I learned that DIBELS assessments are composed of one-minute “probes” of minute skills related to reading (but in most cases, not actual reading), all of which were labeled as some kind of “fluency”–First Sound Fluency, Phoneme Segmentation Fluency, Nonsense Word Fluency, etc. None of these tests have the remotest connection to real fluency; yet by naming them with the word “fluency,” the idea is fostered that they must have something to do with the kind of fluency confirmed by the National Reading Panel. I have no idea what bureaucrat at the USDOE decided that DIBELS was exactly what was needed by schools who received Reading First Grants, but a huge percentage of the recipients of the RF grants adopted DIBELS as their screening tool. Of course there is much more to that story, but that’s for another post. What I do want to point out here is that the only aspect of fluency that DIBELS even tenuously incorporates is the idea of reading at a proper pace. However, because the tests are timed for one-minute, and smart children know they are being timed, they quickly catch on that what is important is speed, not accuracy, not expression, not even true understanding. Fluency has become “How fast can you say it?” and children become brilliant word callers with little or no comprehension. So, this perversion of a valid educational term has had and is having a negative impact on many students.
Perversion #2: Choice
Choice sounds like such a good thing, a really democratic thing. Making our own choices about how to live out our lives is at the heart of the Declaration of Independence and the Bill of Rights. How can choice be bad? It’s bad when it isn’t really choice at all.

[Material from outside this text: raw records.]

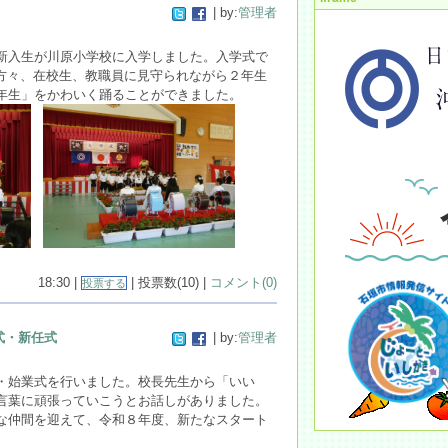
| by:
管理者
入生が川原小学校に入学しました。入学式で
の方々、在校生、教職員に見守られながら２年生
年生」をかわいく踊ることができました。
18:30 |
| 投票数(10) |
コメント(0)
投票する
式・新任式
| by:
管理者
・始業式を行いました。校長先生から「いい
言葉に頑張っていこうとお話しがありました。
な
仲間を迎えて、令和８年
度、新たなスター
ト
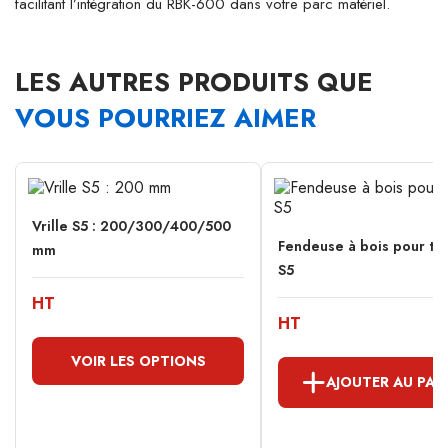
facilitant l’intégration du RBK-600 dans votre parc matériel.
LES AUTRES PRODUITS QUE
VOUS POURRIEZ AIMER
Vrille S5 : 200/300/400/500
Fendeuse à bois pour tar
mm
S5
HT
HT
VOIR LES OPTIONS
AJOUTER AU PAN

What Choice has come to mean in the current political dialogue is choice in name only. The idea is this: since public schools are failing (a contention thoroughly discredited by many experts), students who attend a school that they believe is not serving their needs may either receive money in the form of a voucher to pay tuition at a private school (which has its own problems in terms of the separation of church and state), OR they may attend a publicly supported charter school. These charter schools claim that they do a better job of reaching these underserved students, but the research casts serious doubt on these claims. In addition many of the charter schools are organized as non-profits, but then hire for-profit corporations to actually run the schools. Thus public money is moving to private coffers.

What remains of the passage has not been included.